Teknologi Nasional dan Konsumtivisme Bangsa

sumber foto Tempo.co

Tidak akan kita pungkiri, transformasi teknologi dan informasi dewasa ini membentuk kelas tersendiri dalam kehidupan masyarakat. Namun apa penyebabnya? Pada dasarnya, setiap era memiliki budayanya tersendiri. Mengutip Goerge Ritzer mempunyai definisi tersendiri terkait fenomena ini. Dia menggambarkan bahwa teori-teori sosial menjadi cikal dari perubahan era di dalam masyarakat.
Dalam pergeseran era tersebut pasti ditandai oleh berbagai elemen penunjang. Faktornya bisa terjadi karena pelbagai permasalahan yang terjadi di lingkup masyarakat. Seperti yang terjadi pada awal abad ke-21 ini, peran teknologi telah menggeser kebudayaan dan bahkan sosial politik masyarakat. Satu indikasi yang sederhana adalah ketergantungan manusia akan ponsel. Dalam perkembangannya, alat komunikasi ini bahkan telah menjelma sebagai piranti gaya hidup, life style.
Intelektual biasanya menyebut sebagai konsumtivisme modern. Adam Smith menggambarkan bahwa komoditas yang dibutuhkan masyarakat memiliki karakterial material yang sanggup memenuhi kebutuhan manusia. Ini biasanya digunakan untuk mengekspresikan eksploitatif di antara orang sebagai obyek relasi di antara obyek-obyek.
Tidak heran jika dewasa ini berbagai produk teknologi sudah menjadi kebutuhan dasar masyarakat. Perkembangan kecanggihan gadget, kendaraan, dan berbagai teknologi aplikatif lainnya bukan hanya sebagai kebutuhan semata, melainkan hedonisme. Industri memanfaatkan ini sebagai pangsa pasar yang potensial. Jika begitu, jangan terkejut jika kita merasa masyarakat membeli mobil atau ponsel karena kecanggihan tawaran fiturnya.
Data dari Kementerian Perindustrian 2012 lalu mencatat bahwa penjualan mobil setiap tahunnya lebih dari sejuta kendaraan. Ditambah penjualan motor yang membumbung hingga 8 juta kendaraan per tahun. Belum lagi bicara tentang gadget, hampir dalam setahun ada beberapa kali keluaran produk baru yang diburu masyarakat.

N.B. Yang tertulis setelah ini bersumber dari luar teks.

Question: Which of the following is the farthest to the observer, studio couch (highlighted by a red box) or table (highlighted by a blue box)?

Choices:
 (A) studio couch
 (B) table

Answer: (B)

Sayangnya angka yang fantastis ini belum bisa mengangkat perekonomian masyarakat. Justru ini menjadi beban karena hanya menjadikan masyarakat yang konsumtif. Meminjam orasi Wali Kota Surabaya, Tri Rismaharini dalam setiap kesempatan, masyarakat hanya menjadi penonton di negeri sendiri.

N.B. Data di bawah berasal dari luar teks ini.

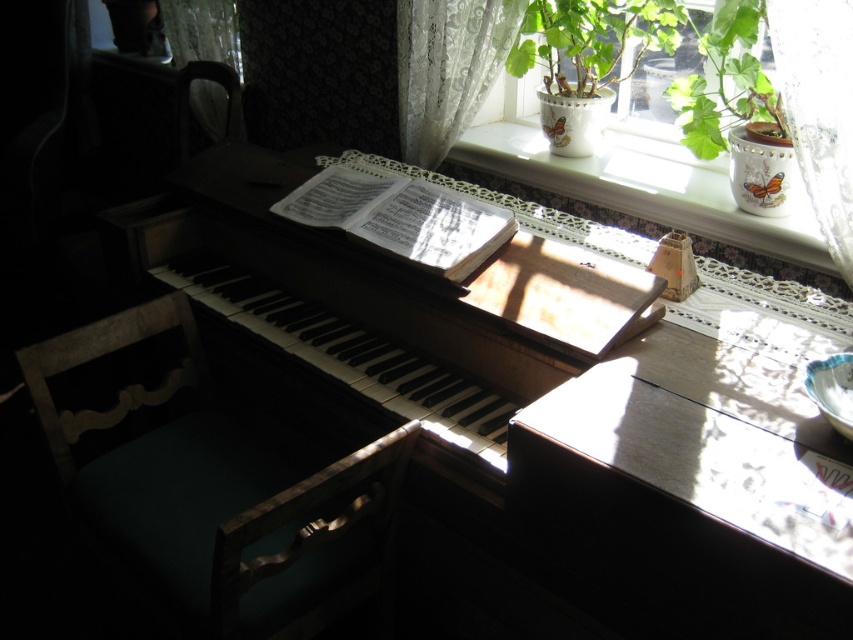 Is white lace at upper right wider than green leafy plant at upper right?

Yes, white lace at upper right is wider than green leafy plant at upper right.

Image resolution: width=853 pixels, height=640 pixels. Describe the element at coordinates (645, 188) in the screenshot. I see `white lace at upper right` at that location.

You are a GUI agent. You are given a task and a screenshot of the screen. Output one action in this format:
    pyautogui.click(x=<x>, y=<y>)
    Task: Click on the white lace at upper right
    The height and width of the screenshot is (640, 853).
    Given the screenshot: What is the action you would take?
    pyautogui.click(x=645, y=188)

Who is shorter, green fabric chair at lower left or white lace curtain at upper right?

Standing shorter between the two is white lace curtain at upper right.

You are a GUI agent. You are given a task and a screenshot of the screen. Output one action in this format:
    pyautogui.click(x=<x>, y=<y>)
    Task: Click on the green fabric chair at lower left
    This screenshot has width=853, height=640.
    Given the screenshot: What is the action you would take?
    pyautogui.click(x=215, y=493)

I want to click on green fabric chair at lower left, so click(215, 493).

Can you confirm if green fabric chair at lower left is smaller than white lace at upper right?

No.

Who is more distant from viewer, (270, 600) or (735, 216)?

Positioned behind is point (735, 216).

You are a GUI agent. You are given a task and a screenshot of the screen. Output one action in this format:
    pyautogui.click(x=<x>, y=<y>)
    Task: Click on the green fabric chair at lower left
    This screenshot has width=853, height=640.
    Given the screenshot: What is the action you would take?
    pyautogui.click(x=215, y=493)

The width and height of the screenshot is (853, 640). I want to click on green fabric chair at lower left, so click(215, 493).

Kita sempat takjub saat Mantan Presiden Ke-3, Profesor B.J. Habibie pada 10 Agustus 1995 silam membuat langkah berani dengan membuat pesawat. Pesawat yang dinamakan N-250 Gatotkaca ini menjadi momentum dimulainya Kebangkitan Teknologi Nasional. Pada awalnya, penetapan Hari Kebangkitan Teknologi Nasional dimaksudkan untuk menekankan dan menanamkan kesadaran bangsa sejak usia dini akan pentingnya pengembangan ilmu pengetahuan dan teknologi.

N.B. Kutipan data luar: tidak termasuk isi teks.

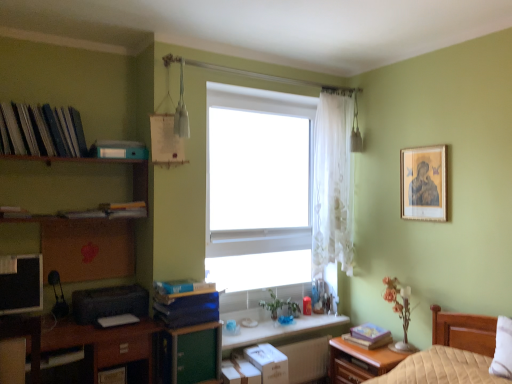 Question: Based on their positions, is blue matte book at lower left, which appears as the second book when viewed from the right, located to the left or right of hardcover book at center, the 5th book when ordered from top to bottom?

Choices:
 (A) right
 (B) left

Answer: (B)

Question: Is blue matte book at lower left, marked as the third book in a bottom-to-top arrangement, wider or thinner than hardcover book at center, which is the first book in right-to-left order?

Choices:
 (A) wide
 (B) thin

Answer: (B)

Question: Estimate the real-world distances between objects in this image. Which object is closer to the green matte file cabinet at lower left?

Choices:
 (A) hardcover book at center, the 5th book when ordered from top to bottom
 (B) translucent glass vase at window
 (C) matte cardboard books at left, acting as the 5th book starting from the bottom
 (D) brown wooden desk at lower left
 (E) white matte window at center

Answer: (D)

Question: Which of these objects is positioned closest to the white matte window at center?

Choices:
 (A) blue matte book at lower left, which appears as the second book when ordered from the bottom
 (B) matte cardboard books at left, which is the first book from top to bottom
 (C) black plastic printer at lower left
 (D) wooden nightstand at lower right
 (E) matte blue bookshelf at upper left, the fourth book from the bottom

Answer: (A) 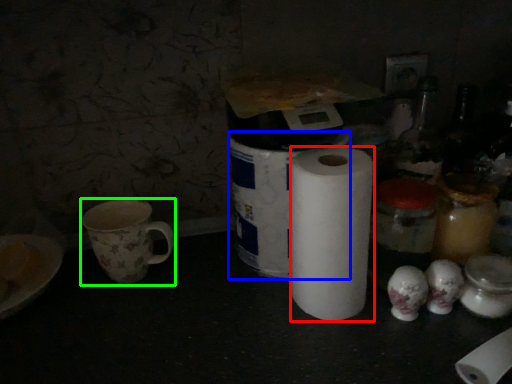 Question: Considering the real-world distances, which object is farthest from paper towel (highlighted by a red box)? toilet paper (highlighted by a blue box) or coffee cup (highlighted by a green box)?

Choices:
 (A) toilet paper
 (B) coffee cup

Answer: (B)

Tujuannya pasti untuk mewujudkan pembangunan nasional yang berkesinambungan. Dalam artian, berdikari secara ekonomi. Mampu menjadi tuan di negeri sendiri, menciptakan lapangan pekerjaan, dan mewadahi kreativitas anak bangsa untuk mengembangkan teknologi. Ini adalah satu di antara indikator pencapaian kesehjateraan masyarakat.
Hematnya, ini yang menjadi pemikiran para intelektual kita sampai saat ini. Dalam beberapa kesempatan, fakta ini memang sudah menjadi ‘makanan’ ringan dalam pengantar sebuah diskusi. Pada akhirnya, kritik-kritik yang berkembang kebanyakan hanya menjadi hegemoni dalam kelas program studi masing-masing disiplin ilmu.
Kita berharap permasalahan ini bisa terpecahkan dengan cara sinergitas. Mengajak berbagai elemen masyarakat baik pemerintah maupun kaum intelektual berpikir dalam satu meja. Kemudian merumuskan dan menganalisa segala kemungkinan yang akan berkembang di kemudian hari. Diskusi ini, kami anggap lebih efektif jika insan pers dilibatkan untuk ikut tercenung dalam berpikir.

Karena bagaimana pun itu, pers bisa dikatakan adalah salah satu tolok ukur dari entitas sebuah bangsa. Kami yakin bahwa realitas pemberitaan yang tidak berbobot akan berdampak masyarakat itu sendiri. Sebagai contoh: sudut pandang insan pers yang pragmatis saat melaporkan tren selvie di masyarakat cukup memiriskan. Karena dampaknya membuat masyarakat memiliki kecenderungan untuk konsumtif yang diciptakan dari hegemoni bahwa selvie adalah bagian dari gaya hidup.